Die Technologie – Text To Speech (TTS)
Unser Experiment wurde mit einem sogenannten “Text-to-Speech (TTS) System” durchgeführt. Dabei wird geschriebener Text in gesprochene Sprache umgewandelt. Dahinter steht eine Technologie, die man Deep Learning nennt und das als Teilgebiet des maschinellen Lernens gilt.

Bei der Sprachsynthese beginnt mit zunächst mit der Analyse des Eingabetextes. Wörter werden in Phoneme zerlegt, das sind kleinste sprachliche Einheiten, die einen Unterschied in der Bedeutung ausmachen können. Ein wichtiger Aspekt bei der Erzeugung synthetischer Stimmen ist die Einbeziehung von Emotionalität und Persönlichkeit, um die Sprache natürlicher und menschenähnlicher zu gestalten. Hierfür werden Techniken eingesetzt, die es den Modellen ermöglichen, den Kontext und die Stimmung eines Textes zu verstehen und ihre Aussprache entsprechend anzupassen.
In den letzten Jahren haben KI-Modelle wie Googles Tacotron und WaveNet die Qualität der synthetischen Stimmen erheblich verbessert.
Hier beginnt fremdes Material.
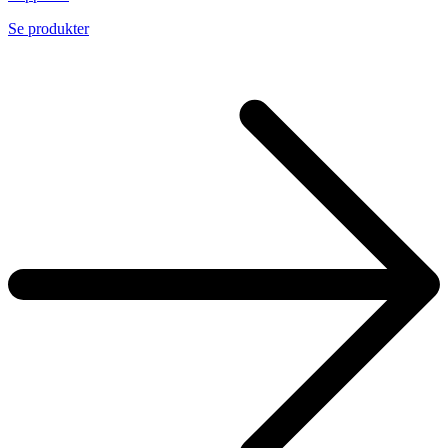
Se produkter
Diese nutzen komplexe neuronale Netzwerke, um menschliche Sprache zu analysieren und zu lernen, wie sie erzeugt wird. Diese Modelle können dann neue Sprache erzeugen, die in Klangqualität, Intonation und Rhythmus der menschlichen Sprache sehr nahe kommt.
Risiken, Herausforderungen und Chancen
Wie bei fast allen revolutionären Technologien bringt auch die Entwicklung synthetischer Stimmen eine Menge Herausforderungen mit sich. So gibt es ernstzunehmende Bedenken hinsichtlich der Datensicherheit und des Datenschutzes, da KI-gesteuerte Systeme eine große Menge an Daten (=Stimmen) benötigen. Zudem sind Telefonbetrügern Tür und Tor geöffnet, wenn sie die Möglichkeit haben, Stimmen aller Art zu kopieren (Audio Deepfakes).


BEISPIEL – “Telefonbetrug”
So könnte sich ein betrügerischer Anruf anhören. Stimmen und Straßenlärm sind gefaked:
Auf der anderen Seite können synthetische Stimmen für die Produktion von Hörbüchern eingesetzt werden, im Customer Service (z.B. Call Center) unterstützen, ebenso in der Gaming Industrie oder im Dialog zwischen Mensch und Maschine über einen Smart Home Speaker. Eine Stimmen-KI kann auch Menschen helfen, die ihre Stimme zum Beispiel aufgrund einer Kehlkopferkrankung oder anderer medizinischer Probleme verloren haben.
Für die Radiobranche sind KI-Stimmen jedoch unbestreitbar ein aufregender Fortschritt, der die Art und Weise, wie wir Radio hören, nachhaltig verändern könnte. Mit zunehmender Verfeinerung der Technologie, auf die wir wohl nicht mehr lange warten müssen, könnten synthetische Stimmen menschliche Moderator:innen so genau imitieren, dass es für die Zuhörer fast unmöglich wird, den Unterschied zu erkennen.
Weiterführende Links:
> SWR3 testet KI-Radiomoderation (Ausschnitte aus der Sendung im Podcast)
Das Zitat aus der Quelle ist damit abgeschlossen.